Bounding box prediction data
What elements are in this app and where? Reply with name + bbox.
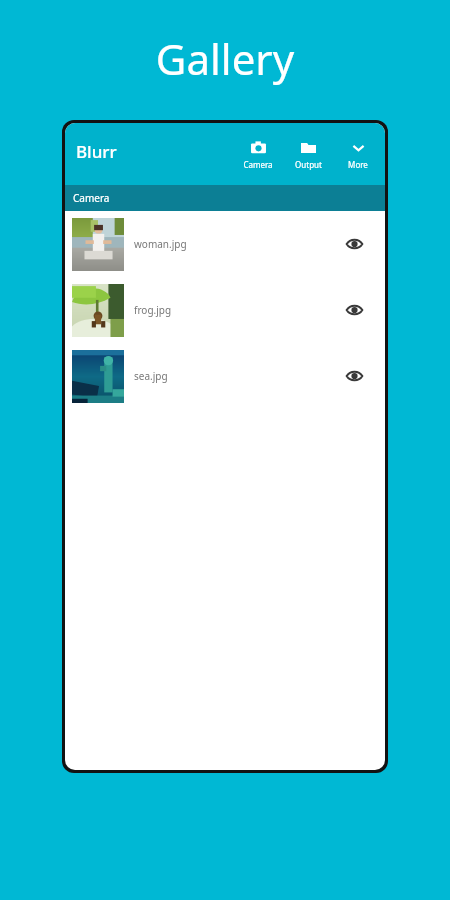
- button[interactable]: Output: [283, 123, 333, 185]
- staticText: sea.jpg: [134, 369, 168, 383]
- button[interactable]: frog.jpg: [65, 277, 385, 343]
- staticText: frog.jpg: [134, 303, 172, 317]
- button[interactable]: Camera: [233, 123, 283, 185]
- button[interactable]: More: [333, 123, 383, 185]
- staticText: Gallery: [0, 30, 450, 87]
- staticText: Output: [295, 159, 322, 170]
- button[interactable]: Preview frog.jpg: [341, 297, 367, 323]
- button[interactable]: sea.jpg: [65, 343, 385, 409]
- staticText: More: [348, 159, 368, 170]
- staticText: woman.jpg: [134, 237, 187, 251]
- button[interactable]: woman.jpg: [65, 211, 385, 277]
- button[interactable]: Preview woman.jpg: [341, 231, 367, 257]
- staticText: Blurr: [76, 140, 117, 163]
- staticText: Camera: [243, 159, 273, 170]
- button[interactable]: Preview sea.jpg: [341, 363, 367, 389]
- button[interactable]: Camera: [65, 185, 385, 211]
- staticText: Camera: [73, 191, 110, 205]
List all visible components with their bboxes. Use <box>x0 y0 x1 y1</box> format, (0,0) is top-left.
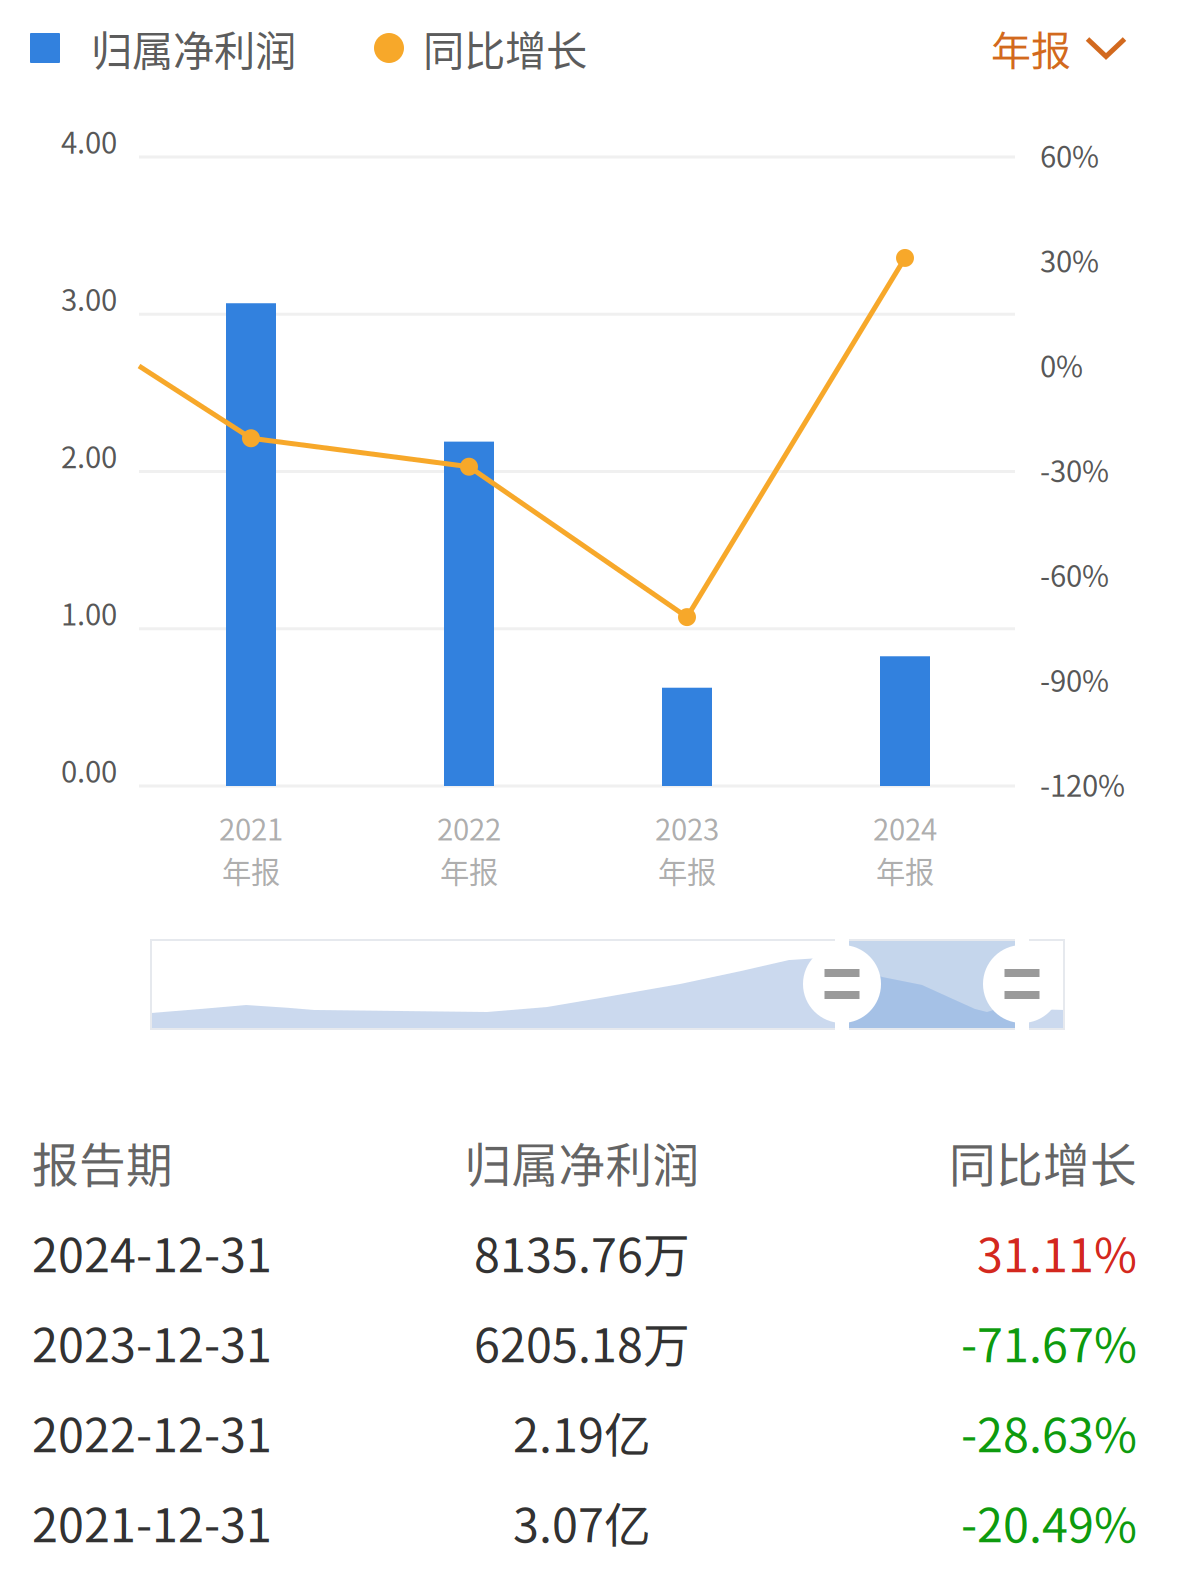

Task >> Please repeat the data above exactly as it appears, pictures excluded.

The answer >>
What elements are in this app and where? Reply with name + bbox.
- button[interactable]: Output: [283, 123, 333, 185]
- staticText: sea.jpg: [134, 369, 168, 383]
- button[interactable]: frog.jpg: [65, 277, 385, 343]
- staticText: frog.jpg: [134, 303, 172, 317]
- button[interactable]: Camera: [233, 123, 283, 185]
- button[interactable]: More: [333, 123, 383, 185]
- staticText: Gallery: [0, 30, 450, 87]
- staticText: Output: [295, 159, 322, 170]
- button[interactable]: Preview frog.jpg: [341, 297, 367, 323]
- button[interactable]: sea.jpg: [65, 343, 385, 409]
- staticText: More: [348, 159, 368, 170]
- staticText: woman.jpg: [134, 237, 187, 251]
- button[interactable]: woman.jpg: [65, 211, 385, 277]
- button[interactable]: Preview woman.jpg: [341, 231, 367, 257]
- staticText: Blurr: [76, 140, 117, 163]
- staticText: Camera: [243, 159, 273, 170]
- button[interactable]: Preview sea.jpg: [341, 363, 367, 389]
- button[interactable]: Camera: [65, 185, 385, 211]
- staticText: Camera: [73, 191, 110, 205]
List all visible components with their bboxes. Use <box>x0 y0 x1 y1</box> format, (0,0) is top-left.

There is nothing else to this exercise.